Ce sont encore les vacances scolaires ; occupons nos amis les enfants, avec, par exemple, ce film qui s’intitule Arco, signé Ugo Bienvenu, que l'on connaissait jusque-là comme une jeune plume très douée de la bande dessinée française, et qui s’essaie donc à l’animation. On y reconnaît - peut-être trop et c’est un peu le problème - des tas d’ingrédients du film qui plaira aux petits et aux grands, mais toutes ces références cohabitent sans trop se mélanger, dans une forme d’indétermination et d’ambivalence bienvenue dans le champ de la fiction grand public.

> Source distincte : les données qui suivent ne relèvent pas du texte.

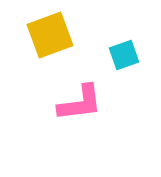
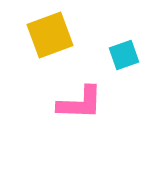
pink L-shape: rotated 9 degrees clockwise
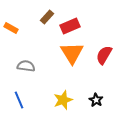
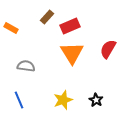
red semicircle: moved 4 px right, 6 px up
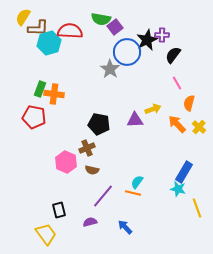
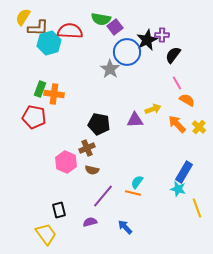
orange semicircle: moved 2 px left, 3 px up; rotated 105 degrees clockwise
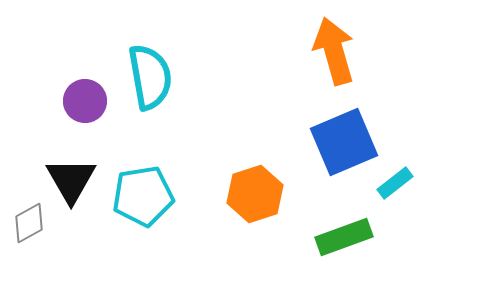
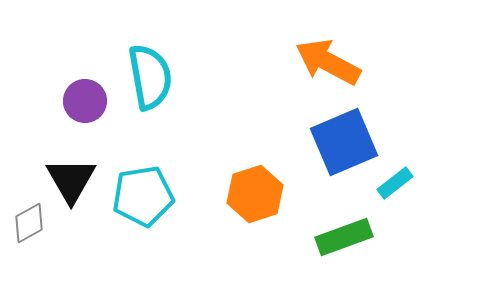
orange arrow: moved 6 px left, 11 px down; rotated 46 degrees counterclockwise
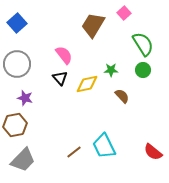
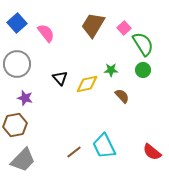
pink square: moved 15 px down
pink semicircle: moved 18 px left, 22 px up
red semicircle: moved 1 px left
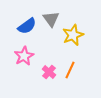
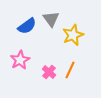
pink star: moved 4 px left, 4 px down
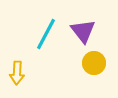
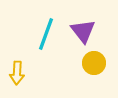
cyan line: rotated 8 degrees counterclockwise
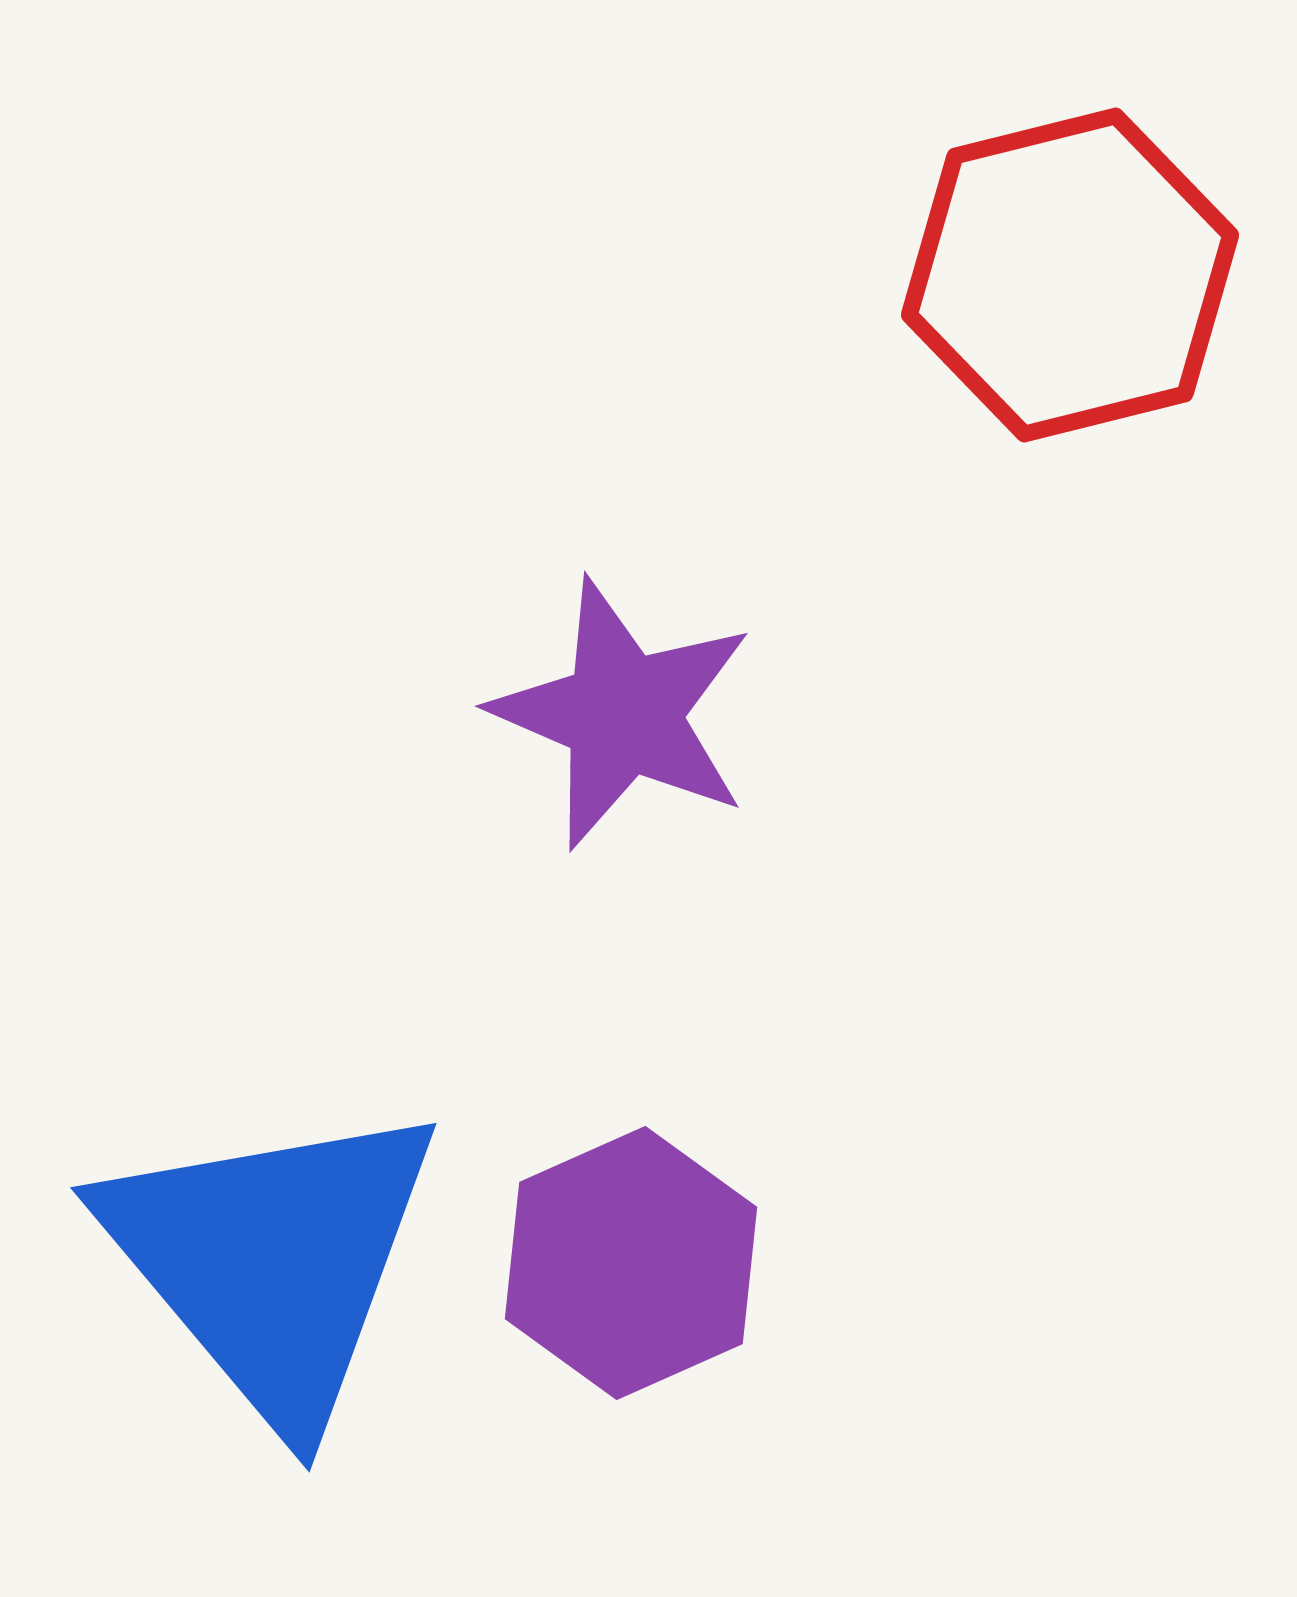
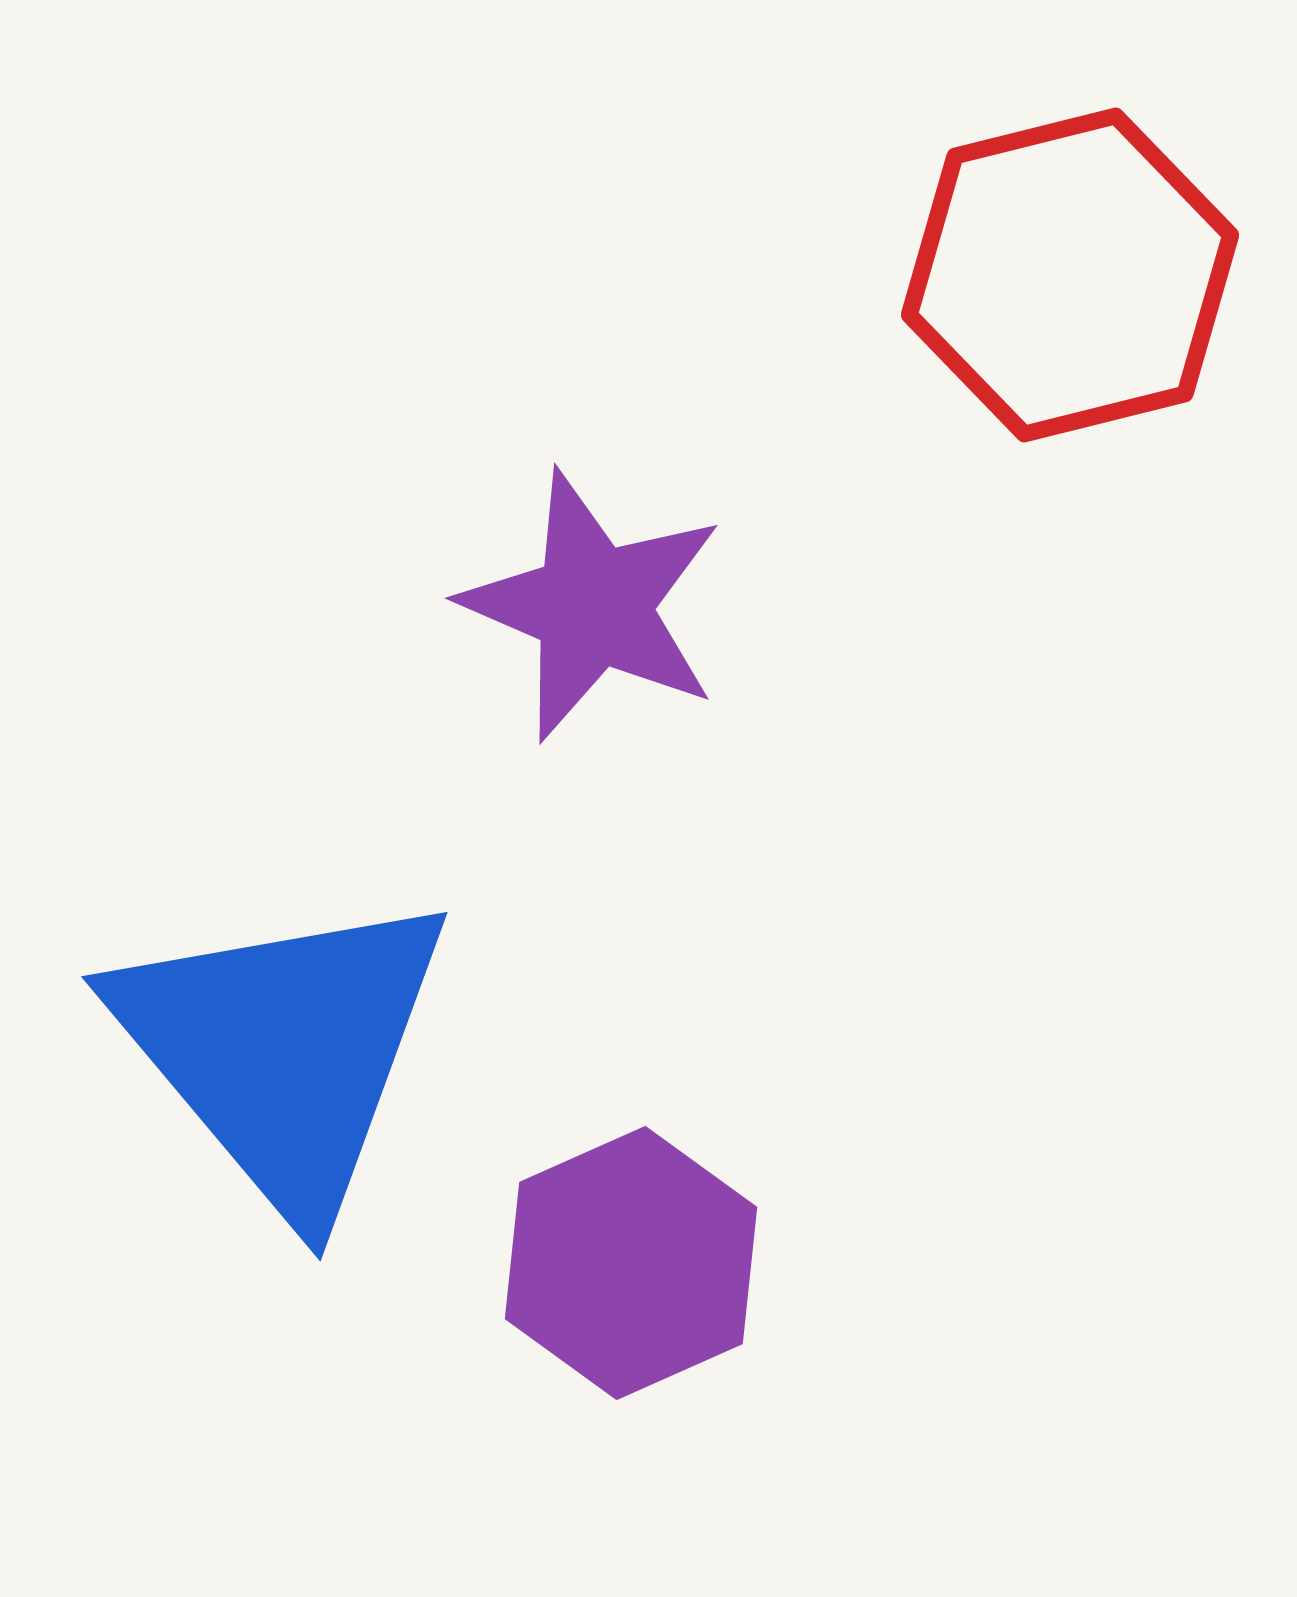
purple star: moved 30 px left, 108 px up
blue triangle: moved 11 px right, 211 px up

Cela commence dans le ciel. Arco vit avec sa sœur et ses parents dans une maison toute ronde perchée sur une très haute plateforme. Il dort en apesanteur chaque nuit, discute avec les oiseaux, et attend sa famille qui régulièrement part voyager dans le passé grâce à une combinaison et un diamant qui diffracte la lumière. Arco n’a pas encore douze ans, il n’a donc pas le droit lui, et pourtant il a très envie d’aller voir les dinosaures en vrai. Une nuit, il vole le matériel de sa sœur, et se lance. Le voilà atterri dans les années 2070, sur une planète en proie à des tempêtes et des méga feux, où les maisons sont protégées par des bulles activées en cas de danger, et où des robots doués d’intelligence artificielle s’occupent des tâches domestiques. Iris vit dans un de ces pavillons, avec son petit frère et un robot, Mikki, qui pallie les absences de ses deux parents, partis travailler ailleurs. C’est elle, qui, un jour de fugue, tombe sur Arco échoué dans la forêt. Les deux enfants s’apprivoisent, se parlent de leurs mondes respectifs, sous le regard curieux de trois personnages étranges munis de lunettes de soleil et de matériel souvent défectueux, qui se sont empressés de voler le fameux diamant d’Arco.
Râteliers
C’est vraiment un mélange assumé entre les films japonais de Miyazaki, et le cinéma américain des années 90, dont on imagine qu’ils ont largement influencé Ugo Bienvenu, né en 1987. Le futur nuageux dans lequel vit Arco ressemble au Château dans le ciel mâtiné de futurisme occidental, la musique symphonique dans laquelle baigne le film ressemble très fort aux bandes originales lyriques et foisonnantes du maître japonais. Le monde d’Iris, quant à lui, ressemble aux banlieues américaines faussement tranquilles où vivent de petits héros débrouillards bien connus, des jeunes gens dont les parents sont absents, qui rencontrent des méchants qui sont bêtes comme leurs pieds, et font l’apprentissage de la gravité, de la mélancolie et de la nostalgie auprès d’êtres fantastiques. Il y a ainsi dans Arco des séquences d’hommage, peut-être un peu collées/forcées à ET, le film de Spielberg, notamment quand la jeune fille ramène son nouveau compagnon évanoui sur son deux roues dans les rues nocturnes - le scooter électrique a seulement remplacé la bicyclette. On sent que le film, produit entre autres par l’actrice américaine Natalie Portman, s’est servi à tous les râteliers pour proposer une synthèse de tout ce qui a fait ses preuves, mais en tentant d’adapter tous ces motifs à des enjeux plus contemporains, en l’occurrence la crise climatique, qui est en réalité le seul danger réel que doivent affronter les héros.
Cette nécessaire adaptation crée des ratés parfois, elle rend obsolètes certains enjeux et personnages, notamment ce trio d’apparemment méchants, qui en réalité ne servent pas à grand-chose, à part à être drôles. De fait Arco est plus compliqué qu’il n’en a l’air, et fait se rencontrer deux mondes graphiques et narratifs, en les fondant dans le dessin très fin et coloré d’Ugo Bienvenu - l’un occidental et l’autre japonais. Ce mélange brouille finalement les morales et les dénouements faciles : beaucoup de choses y restent en suspens, et laissent le spectateur dans une forme d’inquiétude plutôt bienvenue.